Die Debatte mit Mahrenholz war spannend und interessant. Sie ist heute wird demnächst in Heft 47/07 der w&v nachzulesen sein. Der Draftfcb-Chef argumentierte aus der Logik einer Netzwerkagentur, die auf die Herausforderung durch das Netz vollkommen anders reagiert: Sie legt ihre Ressourcen zusammen. Und damit auch die Etats ihrer Kunden.
Draftfcb will alle Kanäle gleichermaßen gut bedienen und kreative Ideen über unterschiedliche Kanäle spielen. Statt Spezialagenturen für unterschiedliche Medien zu beschäftigen sollen werbende Unternehmen mit einer Agentur (lies: Draftfcb) auskommen.
Das Problem ist nur: Es gibt keine medienneutralen Ideen. Jede kreative Idee ist an ein Medium gebunden. Ein TV-Spot ist keine Printanzeige ist keine Onlinekampagne und lässt sich nicht 1:1 übertragen. Und der Konsument will auch gar nicht über unzählige Kanäle mit Werbung beschossen werden.
Zu den Schwierigkeiten in einem solchen Streitgespräch gehören die unterschiedlichen Ebenen, auf denen wir uns bewegen. Draftfcb macht Werbung. SinnerSchrader ist eine Interaktivagentur. Wir machen auch Onlinewerbung, aber das ist nur ein Teil unseres Geschäfts.
Ich habe den Konferenzraum verlassen mit der Überzeugung, dass die klassische Werbung ihrem schleichenden Bedeutungsverlust wenig entgegenzusetzen hat. Sie wird weiterhin existieren, aber mit stagnierenden Budgets auskommen müssen und ihre Führungsrolle einbüßen. It’s The End of Advertising as We Know It.

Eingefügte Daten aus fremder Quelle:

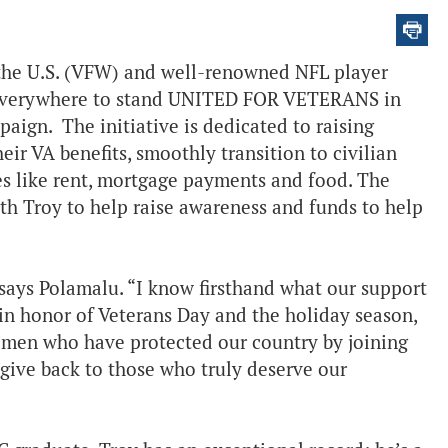
 the U.S. (VFW) and well-renowned NFL player
s everywhere to stand UNITED FOR VETERANS in
aign. The initiative is dedicated to raising
ir VA benefits, smoothly transition to civilian
ies like rent, mortgage payments and food. The
th Troy to help raise awareness and funds to help
 says Polamalu. “I know firsthand what our support
 in honor of Veterans Day and the holiday season,
men who have protected our country by joining
give back to those who truly deserve our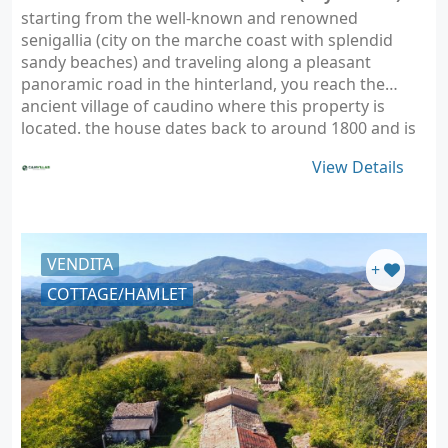
starting from the well-known and renowned
senigallia (city on the marche coast with splendid
sandy beaches) and traveling along a pleasant
panoramic road in the hinterland, you reach the
ancient village of caudino where this property is
located. the house dates back to around 1800 and is
located in…
View Details
VENDITA
+
COTTAGE/HAMLET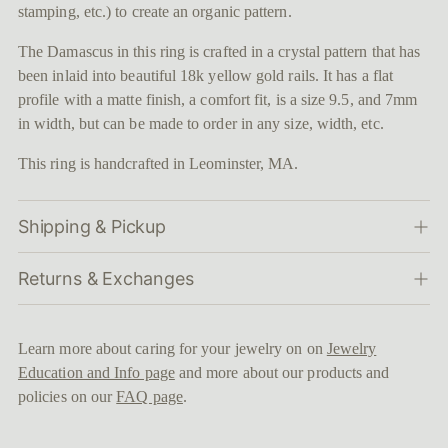
stamping, etc.) to create an organic pattern.
The Damascus in this ring is crafted in a crystal pattern that has
been inlaid into beautiful 18k yellow gold rails. It has a flat
profile with a matte finish, a comfort fit, is a size 9.5, and 7mm
in width, but can be made to order in any size, width, etc.
This ring is handcrafted in Leominster, MA.
Shipping & Pickup
Returns & Exchanges
Learn more about caring for your jewelry on on
Jewelry
Education and Info page
and more about our products and
policies on our
FAQ page
.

Die Grabgesänge sind vielleicht verfrüht, aber die Trends sind auf unserer Seite: Die Reichweite des Mediums Internet wächst, die Nutzungsdauer nimmt zu, die Umsätze mit Onlinewerbung und E-Commerce steigen. Und damit auch der Anteil am Werbekuchen und am Handelsumsatz. Das alles nicht erst seit gestern, sondern stabil seit der zweiten Hälfte der neunziger Jahre.
Das Medium Internet ist etabliert. Jetzt ist die Frage, wie die Agentur für dieses Medium aufgestellt sein muss. Unsere Antwort: Der Konsument ist interaktiv, also muss es auch die Agentur sein.